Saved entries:

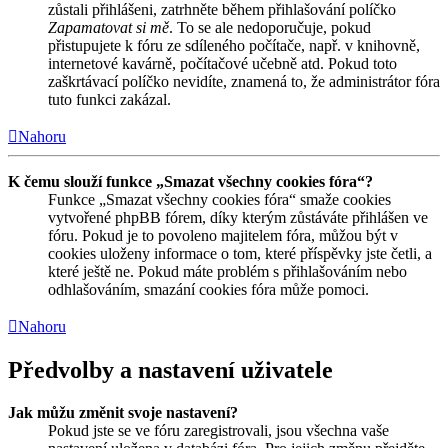
zůstali přihlášeni, zatrhněte během přihlašování políčko
Zapamatovat si mě
. To se ale nedoporučuje, pokud
přistupujete k fóru ze sdíleného počítače, např. v knihovně,
internetové kavárně, počítačové učebně atd. Pokud toto
zaškrtávací políčko nevidíte, znamená to, že administrátor fóra
tuto funkci zakázal.
Nahoru
K čemu slouží funkce „Smazat všechny cookies fóra“?
Funkce „Smazat všechny cookies fóra“ smaže cookies
vytvořené phpBB fórem, díky kterým zůstáváte přihlášen ve
fóru. Pokud je to povoleno majitelem fóra, můžou být v
cookies uloženy informace o tom, které příspěvky jste četli, a
které ještě ne. Pokud máte problém s přihlašováním nebo
odhlašováním, smazání cookies fóra může pomoci.
Nahoru
Předvolby a nastavení uživatele
Jak můžu změnit svoje nastavení?
Pokud jste se ve fóru zaregistrovali, jsou všechna vaše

> **Task to carry out**: With no pictures included, write out the entries exactly.

> **Exercise answer**:
zůstali přihlášeni, zatrhněte během přihlašování políčko
Zapamatovat si mě
. To se ale nedoporučuje, pokud
přistupujete k fóru ze sdíleného počítače, např. v knihovně,
internetové kavárně, počítačové učebně atd. Pokud toto
zaškrtávací políčko nevidíte, znamená to, že administrátor fóra
tuto funkci zakázal.
Nahoru
K čemu slouží funkce „Smazat všechny cookies fóra“?
Funkce „Smazat všechny cookies fóra“ smaže cookies
vytvořené phpBB fórem, díky kterým zůstáváte přihlášen ve
fóru. Pokud je to povoleno majitelem fóra, můžou být v
cookies uloženy informace o tom, které příspěvky jste četli, a
které ještě ne. Pokud máte problém s přihlašováním nebo
odhlašováním, smazání cookies fóra může pomoci.
Nahoru
Předvolby a nastavení uživatele
Jak můžu změnit svoje nastavení?
Pokud jste se ve fóru zaregistrovali, jsou všechna vaše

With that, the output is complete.